Content starts

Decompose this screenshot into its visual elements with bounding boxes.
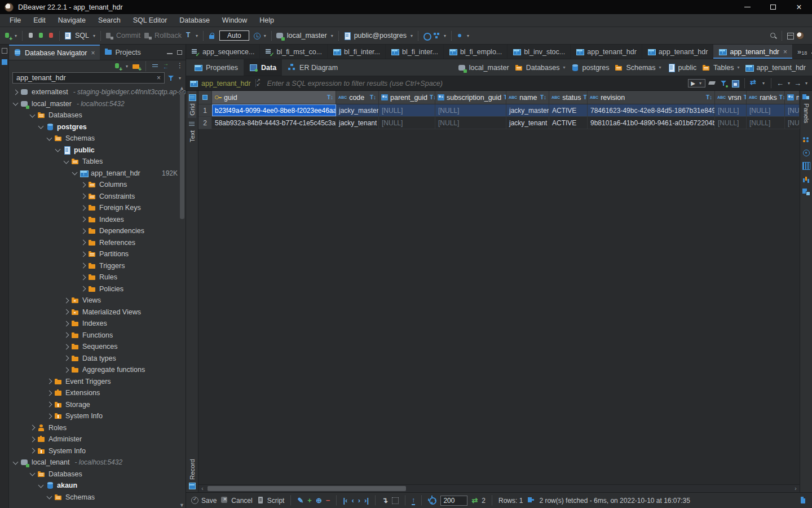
transaction-dropdown[interactable]: ▾ bbox=[196, 33, 198, 38]
record-mode-tab[interactable]: Record bbox=[188, 457, 196, 492]
tree-item-partitions[interactable]: Partitions bbox=[9, 248, 186, 260]
cell-vrsn-row1[interactable]: [NULL] bbox=[715, 104, 747, 116]
row-number-cell[interactable]: 1 bbox=[198, 104, 212, 116]
collapsed-chevron-icon[interactable] bbox=[81, 263, 86, 269]
menu-edit[interactable]: Edit bbox=[27, 15, 52, 25]
breadcrumb-schemas[interactable]: Schemas▾ bbox=[613, 64, 663, 72]
tx-refresh-icon[interactable]: ⇄ bbox=[471, 496, 478, 505]
breadcrumb-app_tenant_hdr[interactable]: app_tenant_hdr bbox=[743, 64, 807, 72]
subtab-data[interactable]: Data bbox=[244, 59, 282, 76]
editor-tab-app_tenant_hdr[interactable]: app_tenant_hdr bbox=[571, 45, 642, 59]
tree-item-akaun[interactable]: akaun bbox=[9, 480, 186, 492]
expanded-chevron-icon[interactable] bbox=[30, 112, 36, 117]
scroll-left-icon[interactable]: ‹ bbox=[198, 485, 206, 492]
close-tab-icon[interactable]: × bbox=[91, 49, 95, 57]
menu-navigate[interactable]: Navigate bbox=[52, 15, 92, 25]
scroll-down-icon[interactable]: ▼ bbox=[179, 502, 185, 508]
collapsed-chevron-icon[interactable] bbox=[64, 309, 69, 315]
rollback-button[interactable]: Rollback bbox=[155, 32, 182, 40]
expanded-chevron-icon[interactable] bbox=[13, 459, 19, 465]
editor-tab-bl_inv_stoc[interactable]: bl_inv_stoc... bbox=[508, 45, 571, 59]
tree-item-policies[interactable]: Policies bbox=[9, 283, 186, 295]
tree-item-local_tenant[interactable]: local_tenant- localhost:5432 bbox=[9, 457, 186, 468]
cancel-button[interactable]: Cancel bbox=[220, 496, 252, 505]
grid-corner-select-all[interactable] bbox=[198, 91, 212, 104]
transaction-log-icon[interactable] bbox=[184, 32, 193, 40]
connection-dropdown[interactable]: ▾ bbox=[331, 33, 333, 38]
sidebar-connection-dropdown[interactable]: ▾ bbox=[126, 64, 128, 69]
breadcrumb-dropdown-icon[interactable]: ▾ bbox=[563, 65, 565, 70]
minimize-button[interactable] bbox=[734, 0, 760, 14]
references-panel-tab[interactable] bbox=[802, 185, 810, 198]
clear-filter-icon[interactable]: × bbox=[157, 74, 161, 82]
misc-tool-icon[interactable] bbox=[456, 32, 464, 40]
restore-panel-icon[interactable] bbox=[2, 48, 7, 54]
column-sort-filter-icon[interactable]: T↕ bbox=[584, 94, 588, 100]
select-region-icon[interactable] bbox=[392, 497, 399, 504]
new-connection-icon[interactable] bbox=[3, 32, 12, 40]
column-header-vrsn[interactable]: ABCvrsnT↕ bbox=[715, 91, 747, 104]
column-header-revision[interactable]: ABCrevisionT↕ bbox=[588, 91, 715, 104]
expanded-chevron-icon[interactable] bbox=[38, 482, 44, 488]
tree-item-data-types[interactable]: Data types bbox=[9, 353, 186, 365]
connect-icon[interactable] bbox=[27, 32, 35, 40]
expanded-chevron-icon[interactable] bbox=[55, 147, 61, 152]
expanded-chevron-icon[interactable] bbox=[30, 471, 36, 476]
navigator-filter-icon[interactable] bbox=[167, 74, 175, 82]
expand-filter-icon[interactable] bbox=[255, 80, 263, 87]
tree-item-databases[interactable]: Databases bbox=[9, 110, 186, 121]
collapse-all-icon[interactable] bbox=[151, 62, 160, 71]
editor-tab-app_tenant_hdr[interactable]: app_tenant_hdr bbox=[642, 45, 714, 59]
cell-guid-row2[interactable]: 58ab932a-84b9-4443-b774-c1e5c45c3ac1 bbox=[212, 117, 336, 129]
expanded-chevron-icon[interactable] bbox=[64, 158, 69, 164]
cell-code-row2[interactable]: jacky_tenant bbox=[336, 117, 379, 129]
editor-tab-bl_fi_emplo[interactable]: bl_fi_emplo... bbox=[444, 45, 508, 59]
menu-window[interactable]: Window bbox=[216, 15, 253, 25]
previous-row-icon[interactable]: ‹ bbox=[351, 496, 354, 505]
settings-gear-icon[interactable] bbox=[428, 496, 436, 505]
scrollbar-thumb[interactable] bbox=[180, 92, 184, 219]
column-sort-filter-icon[interactable]: T↕ bbox=[327, 94, 333, 100]
cell-revision-row1[interactable]: 78461623-49bc-42e8-84d5-1867b31e8499 bbox=[588, 104, 715, 116]
scroll-right-icon[interactable]: › bbox=[792, 485, 800, 492]
collapsed-chevron-icon[interactable] bbox=[81, 274, 86, 280]
rollback-icon[interactable] bbox=[143, 32, 152, 40]
collapsed-chevron-icon[interactable] bbox=[81, 286, 86, 292]
goto-row-icon[interactable]: ↴ bbox=[382, 496, 388, 505]
last-row-icon[interactable]: ›| bbox=[364, 496, 369, 505]
cell-guid-row1[interactable]: b23f49a4-9099-4ee0-8be8-f2023ee46aa0 bbox=[212, 104, 336, 116]
link-with-editor-icon[interactable] bbox=[162, 62, 171, 71]
next-row-icon[interactable]: › bbox=[358, 496, 360, 505]
tree-item-administer[interactable]: Administer bbox=[9, 433, 186, 445]
tree-item-rules[interactable]: Rules bbox=[9, 271, 186, 283]
custom-filter-icon[interactable] bbox=[720, 79, 728, 87]
sql-filter-input[interactable] bbox=[267, 80, 685, 87]
collapsed-chevron-icon[interactable] bbox=[13, 89, 19, 95]
column-header-name[interactable]: ABCnameT↕ bbox=[506, 91, 549, 104]
sidebar-scrollbar[interactable]: ▲ ▼ bbox=[179, 85, 185, 508]
commit-icon[interactable] bbox=[105, 32, 113, 40]
tree-item-aggregate-functions[interactable]: Aggregate functions bbox=[9, 364, 186, 376]
collapsed-chevron-icon[interactable] bbox=[47, 379, 52, 384]
editor-tab-app_sequence[interactable]: app_sequence... bbox=[186, 45, 260, 59]
fetch-size-input[interactable] bbox=[440, 496, 467, 506]
column-header-subscription_guid[interactable]: subscription_guidT↕ bbox=[435, 91, 506, 104]
history-forward-dropdown[interactable]: ▾ bbox=[805, 81, 807, 86]
save-filter-icon[interactable] bbox=[731, 79, 739, 87]
tab-overflow-button[interactable]: »18 bbox=[793, 45, 811, 59]
active-schema-icon[interactable] bbox=[343, 32, 351, 40]
menu-file[interactable]: File bbox=[3, 15, 27, 25]
edit-cell-icon[interactable]: ✎ bbox=[297, 496, 303, 505]
sql-editor-icon[interactable] bbox=[64, 32, 72, 40]
expanded-chevron-icon[interactable] bbox=[47, 494, 52, 500]
tree-item-indexes[interactable]: Indexes bbox=[9, 318, 186, 330]
cell-parent_guid-row2[interactable]: [NULL] bbox=[379, 117, 435, 129]
tree-item-public[interactable]: public bbox=[9, 144, 186, 156]
cell-code-row1[interactable]: jacky_master bbox=[336, 104, 379, 116]
sidebar-new-connection-icon[interactable] bbox=[113, 62, 122, 71]
delete-row-icon[interactable]: − bbox=[326, 496, 330, 505]
column-header-status[interactable]: ABCstatusT↕ bbox=[549, 91, 588, 104]
refresh-icon[interactable] bbox=[750, 79, 758, 87]
expanded-chevron-icon[interactable] bbox=[72, 170, 78, 176]
collapsed-chevron-icon[interactable] bbox=[81, 217, 86, 222]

Content ends

Aim of the exercise:
Transcribe the listing exactly, skipping pictures.

Reply to the exercise:
Decompose this screenshot into its visual elements with bounding boxes.
transaction-dropdown[interactable]: ▾ bbox=[196, 33, 198, 38]
record-mode-tab[interactable]: Record bbox=[188, 457, 196, 492]
tree-item-partitions[interactable]: Partitions bbox=[9, 248, 186, 260]
cell-vrsn-row1[interactable]: [NULL] bbox=[715, 104, 747, 116]
row-number-cell[interactable]: 1 bbox=[198, 104, 212, 116]
collapsed-chevron-icon[interactable] bbox=[81, 263, 86, 269]
menu-edit[interactable]: Edit bbox=[27, 15, 52, 25]
breadcrumb-schemas[interactable]: Schemas▾ bbox=[613, 64, 663, 72]
tx-refresh-icon[interactable]: ⇄ bbox=[471, 496, 478, 505]
breadcrumb-app_tenant_hdr[interactable]: app_tenant_hdr bbox=[743, 64, 807, 72]
subtab-data[interactable]: Data bbox=[244, 59, 282, 76]
editor-tab-app_tenant_hdr[interactable]: app_tenant_hdr bbox=[571, 45, 642, 59]
tree-item-akaun[interactable]: akaun bbox=[9, 480, 186, 492]
expanded-chevron-icon[interactable] bbox=[30, 112, 36, 117]
scroll-left-icon[interactable]: ‹ bbox=[198, 485, 206, 492]
close-tab-icon[interactable]: × bbox=[91, 49, 95, 57]
menu-navigate[interactable]: Navigate bbox=[52, 15, 92, 25]
scroll-down-icon[interactable]: ▼ bbox=[179, 502, 185, 508]
collapsed-chevron-icon[interactable] bbox=[64, 309, 69, 315]
rollback-button[interactable]: Rollback bbox=[155, 32, 182, 40]
expanded-chevron-icon[interactable] bbox=[13, 459, 19, 465]
editor-tab-bl_inv_stoc[interactable]: bl_inv_stoc... bbox=[508, 45, 571, 59]
tree-item-policies[interactable]: Policies bbox=[9, 283, 186, 295]
tree-item-local_tenant[interactable]: local_tenant- localhost:5432 bbox=[9, 457, 186, 468]
cancel-button[interactable]: Cancel bbox=[220, 496, 252, 505]
grid-corner-select-all[interactable] bbox=[198, 91, 212, 104]
transaction-log-icon[interactable] bbox=[184, 32, 193, 40]
connection-dropdown[interactable]: ▾ bbox=[331, 33, 333, 38]
sidebar-connection-dropdown[interactable]: ▾ bbox=[126, 64, 128, 69]
breadcrumb-dropdown-icon[interactable]: ▾ bbox=[563, 65, 565, 70]
minimize-button[interactable] bbox=[734, 0, 760, 14]
references-panel-tab[interactable] bbox=[802, 185, 810, 198]
clear-filter-icon[interactable]: × bbox=[157, 74, 161, 82]
misc-tool-icon[interactable] bbox=[456, 32, 464, 40]
restore-panel-icon[interactable] bbox=[2, 48, 7, 54]
column-sort-filter-icon[interactable]: T↕ bbox=[584, 94, 588, 100]
select-region-icon[interactable] bbox=[392, 497, 399, 504]
new-connection-icon[interactable] bbox=[3, 32, 12, 40]
column-header-vrsn[interactable]: ABCvrsnT↕ bbox=[715, 91, 747, 104]
column-header-revision[interactable]: ABCrevisionT↕ bbox=[588, 91, 715, 104]
expanded-chevron-icon[interactable] bbox=[38, 482, 44, 488]
tree-item-data-types[interactable]: Data types bbox=[9, 353, 186, 365]
connect-icon[interactable] bbox=[27, 32, 35, 40]
expanded-chevron-icon[interactable] bbox=[55, 147, 61, 152]
expanded-chevron-icon[interactable] bbox=[30, 471, 36, 476]
navigator-filter-icon[interactable] bbox=[167, 74, 175, 82]
expand-filter-icon[interactable] bbox=[255, 80, 263, 87]
tree-item-databases[interactable]: Databases bbox=[9, 110, 186, 121]
collapse-all-icon[interactable] bbox=[151, 62, 160, 71]
editor-tab-app_tenant_hdr[interactable]: app_tenant_hdr bbox=[642, 45, 714, 59]
cell-guid-row2[interactable]: 58ab932a-84b9-4443-b774-c1e5c45c3ac1 bbox=[212, 117, 336, 129]
expanded-chevron-icon[interactable] bbox=[64, 158, 69, 164]
cell-code-row2[interactable]: jacky_tenant bbox=[336, 117, 379, 129]
editor-tab-bl_fi_emplo[interactable]: bl_fi_emplo... bbox=[444, 45, 508, 59]
menu-window[interactable]: Window bbox=[216, 15, 253, 25]
previous-row-icon[interactable]: ‹ bbox=[351, 496, 354, 505]
settings-gear-icon[interactable] bbox=[428, 496, 436, 505]
scrollbar-thumb[interactable] bbox=[180, 92, 184, 219]
column-sort-filter-icon[interactable]: T↕ bbox=[327, 94, 333, 100]
cell-revision-row1[interactable]: 78461623-49bc-42e8-84d5-1867b31e8499 bbox=[588, 104, 715, 116]
scroll-right-icon[interactable]: › bbox=[792, 485, 800, 492]
collapsed-chevron-icon[interactable] bbox=[81, 274, 86, 280]
rollback-icon[interactable] bbox=[143, 32, 152, 40]
collapsed-chevron-icon[interactable] bbox=[81, 286, 86, 292]
goto-row-icon[interactable]: ↴ bbox=[382, 496, 388, 505]
last-row-icon[interactable]: ›| bbox=[364, 496, 369, 505]
cell-guid-row1[interactable]: b23f49a4-9099-4ee0-8be8-f2023ee46aa0 bbox=[212, 104, 336, 116]
link-with-editor-icon[interactable] bbox=[162, 62, 171, 71]
next-row-icon[interactable]: › bbox=[358, 496, 360, 505]
tree-item-administer[interactable]: Administer bbox=[9, 433, 186, 445]
tree-item-rules[interactable]: Rules bbox=[9, 271, 186, 283]
custom-filter-icon[interactable] bbox=[720, 79, 728, 87]
sql-filter-input[interactable] bbox=[267, 80, 685, 87]
collapsed-chevron-icon[interactable] bbox=[13, 89, 19, 95]
column-header-name[interactable]: ABCnameT↕ bbox=[506, 91, 549, 104]
sidebar-scrollbar[interactable]: ▲ ▼ bbox=[179, 85, 185, 508]
commit-icon[interactable] bbox=[105, 32, 113, 40]
tree-item-aggregate-functions[interactable]: Aggregate functions bbox=[9, 364, 186, 376]
collapsed-chevron-icon[interactable] bbox=[47, 379, 52, 384]
editor-tab-app_sequence[interactable]: app_sequence... bbox=[186, 45, 260, 59]
fetch-size-input[interactable] bbox=[440, 496, 467, 506]
column-header-subscription_guid[interactable]: subscription_guidT↕ bbox=[435, 91, 506, 104]
history-forward-dropdown[interactable]: ▾ bbox=[805, 81, 807, 86]
save-filter-icon[interactable] bbox=[731, 79, 739, 87]
tab-overflow-button[interactable]: »18 bbox=[793, 45, 811, 59]
active-schema-icon[interactable] bbox=[343, 32, 351, 40]
menu-file[interactable]: File bbox=[3, 15, 27, 25]
edit-cell-icon[interactable]: ✎ bbox=[297, 496, 303, 505]
sql-editor-icon[interactable] bbox=[64, 32, 72, 40]
expanded-chevron-icon[interactable] bbox=[47, 494, 52, 500]
tree-item-indexes[interactable]: Indexes bbox=[9, 318, 186, 330]
cell-parent_guid-row2[interactable]: [NULL] bbox=[379, 117, 435, 129]
tree-item-public[interactable]: public bbox=[9, 144, 186, 156]
cell-code-row1[interactable]: jacky_master bbox=[336, 104, 379, 116]
sidebar-new-connection-icon[interactable] bbox=[113, 62, 122, 71]
delete-row-icon[interactable]: − bbox=[326, 496, 330, 505]
column-header-status[interactable]: ABCstatusT↕ bbox=[549, 91, 588, 104]
refresh-icon[interactable] bbox=[750, 79, 758, 87]
expanded-chevron-icon[interactable] bbox=[72, 170, 78, 176]
collapsed-chevron-icon[interactable] bbox=[81, 217, 86, 222]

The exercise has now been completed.